Regression – Why Calibrate Output Probabilities When Undersampling or Oversampling?

machine learningregressionsample-sizesamplingunbalanced-classes

There are a number of stackexchange posts saying that you have to calibrate your probabilities if you oversample and undersample like 1,2. But my question is why?

Lets use an example of detecting spam emails. Because actual spam emails are rare we have to either over sample them, or undersample the non spam emails, or change the class weights e.t.c so that our classifier actually learns to seperate the two classes instead of predicting all as non spam.

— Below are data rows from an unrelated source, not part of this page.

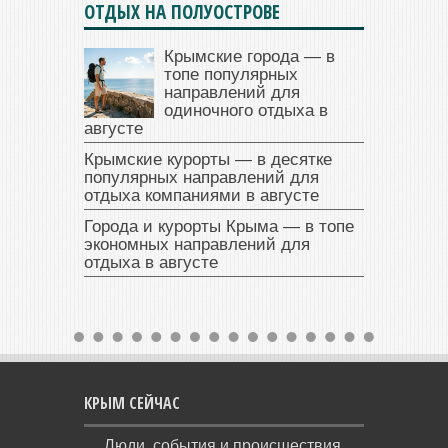
ОТДЫХ НА ПОЛУОСТРОВЕ
Крымские города — в
топе популярных
направлений для
одиночного отдыха в
августе
Крымские курорты — в десятке
популярных направлений для
отдыха компаниями в августе
Города и курорты Крыма — в топе
экономных направлений для
отдыха в августе
КРЫМ СЕЙЧАС
Люди, события и происшествия,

So now our classifier has learnt P(spam|input). What I dont understand is why this probability is now biased? If the probability is incorrect e.g. giving a high probability to an input to be spam when it isn't, doesn't that just mean it has learnt the wrong things during training, and not because of the "bias" you introduced because of oversampling/undersampling?

Best Answer

I'm taking a lot of my answer from Agresti's "Categorical Data Analysis". For some context, let's say we want to predict if an email is spam or ham using a single binary variable, namely if the subject line contains the word "Viagra". Let's call this predictor $x$. This is a simplification of our more general problem, but will suffice.

Under/Oversampling can be thought of as a case-control study. Viewing the spam/ham problem as a case-control design, we would fix the marginal distribution of ham to spam (via oversampling in this case) and the outcome of the study would be if the email subject line had the word "Viagra". Before oversampling, our estimate of $Pr(\mbox{spam})=\delta$ (its just the proportion of our sample which is spam). After oversampling, our estimate of $Pr(\mbox{spam})=\delta^\star >\delta$. This will be important later.

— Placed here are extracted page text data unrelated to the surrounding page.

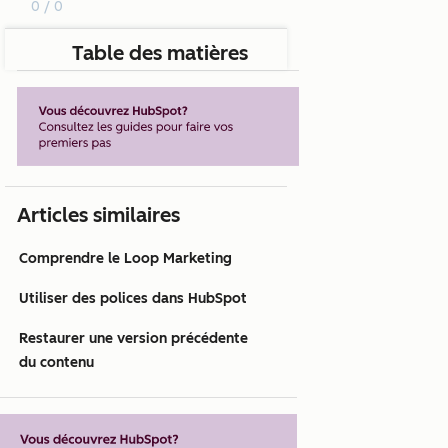
0 / 0
Table des matières
Articles similaires
Comprendre le Loop Marketing
Utiliser des polices dans HubSpot
Restaurer une version précédente
du contenu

In most other studies, we would want to know $Pr(y=\mbox{spam} \vert x)$. This is referred to as the conditional distribution of spam (conditional on $x$ in this case). However, because of the sampling design fixing the marginal distribution of ham/spam, we can't estimate the conditional distribution of spam, but we can estimate the conditional distribution of $x$, $Pr(x \vert y=\mbox{spam})$.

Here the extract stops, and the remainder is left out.